Move Over Pluto, Dwarf Planet Ceres Gets an Extreme Close-Up

False-color image of the dwarf planet Ceres, centered on Occator Crater and the mysterious "bright spots" discovered within it in March 2015. (Dawn/NASA)

NASA's Dawn spacecraft recently made its closest flyby of Ceres, sending back the most detailed views of its surface.

Ceres is the largest object in the Main Asteroid Belt located between the orbits of Mars and Jupiter, and the only dwarf planet closer to the sun than Pluto.

While news from that other dwarf planet encounter of 2015—New Horizons' epic and brief July flyby of Pluto—has dominated attention in recent months, Dawn has been quietly and persistently scouring Ceres for information.

Close-up picture of a region of the southern hemisphere of the dwarf planet Ceres, captured by NASA's Dawn spacecraft from its closest encounter to date.
Close-up on a region of Ceres' southern hemisphere, captured by NASA's Dawn spacecraft from its closest encounter to date. (Dawn/NASA)

Extreme Close-Up

On December 10, Dawn captured images of Ceres' southern hemisphere from an altitude of only 240 miles, its closest encounter to date. From this close orbit, image resolution of Ceres' surface is about 120 feet per pixel, which is providing scientists with unprecedented details of the tiny fractured and cratered world.

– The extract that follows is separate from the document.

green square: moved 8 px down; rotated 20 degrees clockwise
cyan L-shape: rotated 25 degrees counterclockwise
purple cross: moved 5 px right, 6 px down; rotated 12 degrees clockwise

Speaking of fractures and craters, Dawn has revealed a collection of "trough" features, found all over the dwarf planet's surface. While many of these cracks appear to be associated with impact craters and formed by shattering collisions with meteorites, some appear to be tectonic in nature.

Tectonic stress fractures have been seen on other solar system bodies, including Earth and Mars. These are cracks formed by the contraction of a planet's surface or by the weight of mountains that build up, whether by volcanic eruption or tectonic uplift. Olympus Mons, Mars' mega-volcano, is an example of this.

Though Ceres is very small—only about 584 miles across, on average—the evidence of internal forces and processes that have broken its crust is tantalizing. A number of small bodies in the solar system have surprised us recently by showing signs of internal activity—Ceres, Pluto, and Saturn's moon Enceladus, to name three.

Detection of Salt and Clay

Dawn's other instruments have made observations of Ceres' chemical makeup that are also intriguing. Earlier in December, the composition of the mysterious "bright spots" was revealed as salt, possibly a type of magnesium sulfate called hexahydrate.

Ceres has also been found to contain ammoniated clays, which suggests that the material it formed from may have originated in the outer solar system where ammonia is abundant.

Whether Ceres formed in the outer solar system and then migrated to its present location in the Main Asteroid Belt, or the materials it coalesced from originated out there, is not known, but either way the finding offers fascinating insights into the solar system's past.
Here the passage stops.